Hideyo Aoki, de 78 anos, entrou no bar esperando encontrá-lo vazio. Afinal, a noite ali seria dedicada a um festival de divulgação científica – e ciência não é lá um assunto muito popular, pensou. Estava enganado. Tinha até gente sentada no chão para escutar o professor e pesquisador Guilherme Romanelli falar da relação entre música e ciência, numa das 15 sessões de bate-papo realizadas em Curitiba durante o Pint of Science, evento que acontece esta semana em cidades de 21 países (56 delas no Brasil).

O festival foi criado para despertar em pessoas como Aoki, distantes do meio acadêmico, o interesse por temas científicos.
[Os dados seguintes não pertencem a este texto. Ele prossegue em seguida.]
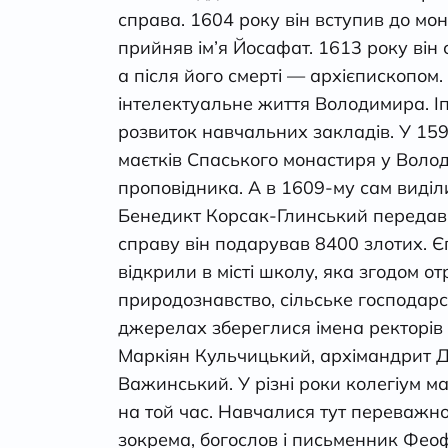
справа. 1604 року він вступив до мон
прийняв ім’я Йосафат. 1613 року він
а після його смерті — архієпископом
інтелектуальне життя Володимира. Іп
розвиток навчальних закладів. У 159
маєтків Спаського монастиря у Воло
проповідника. А в 1609-му сам виді
Бенедикт Корсак-Глинський передав ч
справу він подарував 8400 злотих. Є
відкрили в місті школу, яка згодом о
природознавство, сільське господарст
джерелах збереглися імена ректорів 
Маркіян Кульчицький, архімандрит 
Важинський. У різні роки колегіум м
на той час. Навчалися тут переважно 
зокрема, богослов і письменник Феоф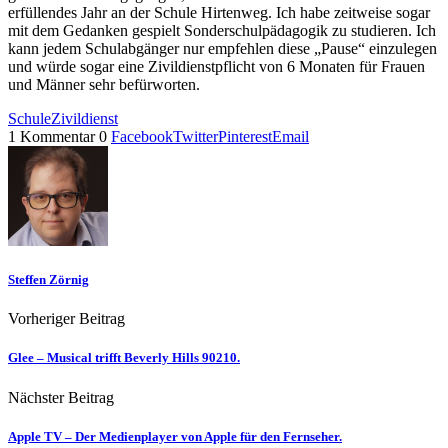
erfüllendes Jahr an der Schule Hirtenweg. Ich habe zeitweise sogar
mit dem Gedanken gespielt Sonderschulpädagogik zu studieren. Ich
kann jedem Schulabgänger nur empfehlen diese „Pause“ einzulegen
und würde sogar eine Zivildienstpflicht von 6 Monaten für Frauen
und Männer sehr befürworten.
Schule
Zivildienst
1 Kommentar
0
Facebook
Twitter
Pinterest
Email
Steffen Zörnig
Vorheriger Beitrag
Glee – Musical trifft Beverly Hills 90210.
Nächster Beitrag
Apple TV – Der Medienplayer von Apple für den Fernseher.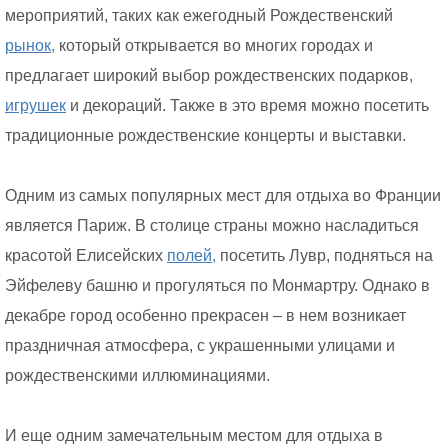
мероприятий, таких как ежегодный Рождественский
рынок,
который открывается во многих городах и
предлагает широкий выбор рождественских подарков,
игрушек
и декораций. Также в это время можно посетить
традиционные рождественские концерты и выставки.
Одним из самых популярных мест для отдыха во Франции
является Париж. В столице страны можно насладиться
красотой Елисейских
полей,
посетить Лувр, подняться на
Эйфелеву башню и прогуляться по Монмартру. Однако в
декабре город особенно прекрасен – в нем возникает
праздничная атмосфера, с украшенными улицами и
рождественскими иллюминациями.
И еще одним замечательным местом для отдыха в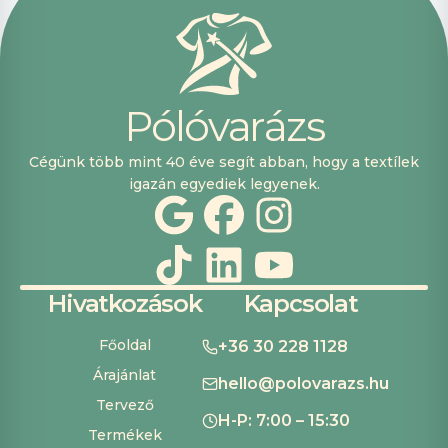
pont, hogy
lehetett kártyával
is fizetni.
P
ó
l
ó
v
a
r
á
z
s
Cégünk több mint 40 éve segít abban, hogy a textílek
igazán egyediek legyenek.
Hivatkozások
Kapcsolat
Főoldal
+36 30 228 1128
Árajánlat
hello@polovarazs.hu
Tervező
H-P: 7:00 – 15:30
Termékek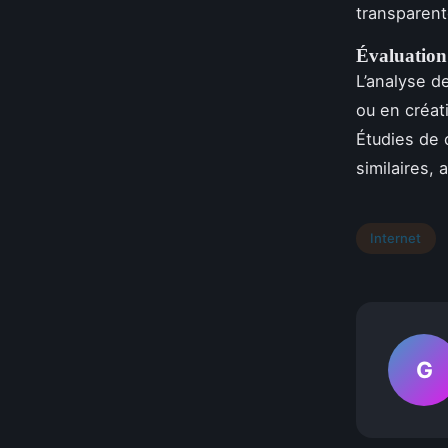
transparente
Évaluation 
L’analyse d
ou en créa
Étudies de 
similaires,
Internet
G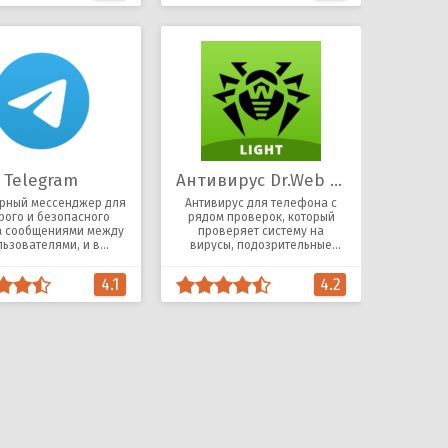
Telegram
Антивирус Dr.Web Light
рный мессенджер для
Антивирус для телефона с
рого и безопасного
рядом проверок, который
 сообщениями между
проверяет систему на
льзователями, и в
вирусы, подозрительные
овых конференциях.
файлы отправляет в
карантин.
4.1
4.2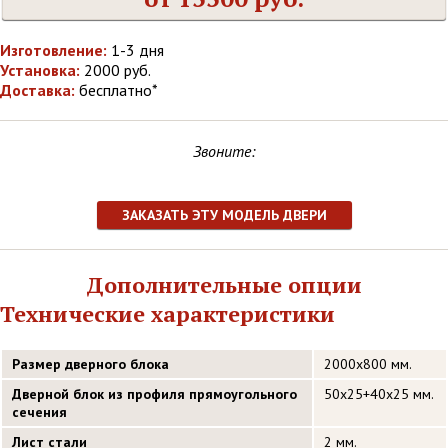
Изготовление:
1-3 дня
Установка:
2000 руб.
Доставка:
бесплатно*
Звоните:
ЗАКАЗАТЬ ЭТУ МОДЕЛЬ ДВЕРИ
Дополнительные опции
Технические характеристики
Размер дверного блока
2000х800 мм.
Дверной блок из профиля прямоугольного
50х25+40х25 мм.
сечения
Лист стали
2 мм.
Por isso, acontece em bares, de forma bem descontraída. Tem sido em sucesso. Em Curitiba, esta é a segunda edição do evento. Ao final da terceira noite, nesta quarta-feira (16), cerca de 2 mil pessoas deverão ter passado pelos cinco bares participantes.

Agrônomo aposentado, formado pela Universidade de São Paulo em Piracicaba, Aoki descobriu o Pint of Science por meio de uma matéria publicada pelo jornal Folha de S. Paulo. Até ali, seu contato com a música se resumia ao que ouve no rádio. “Eu gosto muito de blues, ouço todos os dias. Por isso me interessei pelo tema, e fiquei surpreso com o número de pessoas aqui”, disse. “Além de ser um bom palestrante, o professor é um músico talentoso. Achei fantástico.”

Professor no Setor de Educação e da pós-graduação em Música da UFPR, violinista e violista, Romanelli começou explicando que “a música é a arte de coordenar fenômenos acústicos para produzir efeitos estéticos”.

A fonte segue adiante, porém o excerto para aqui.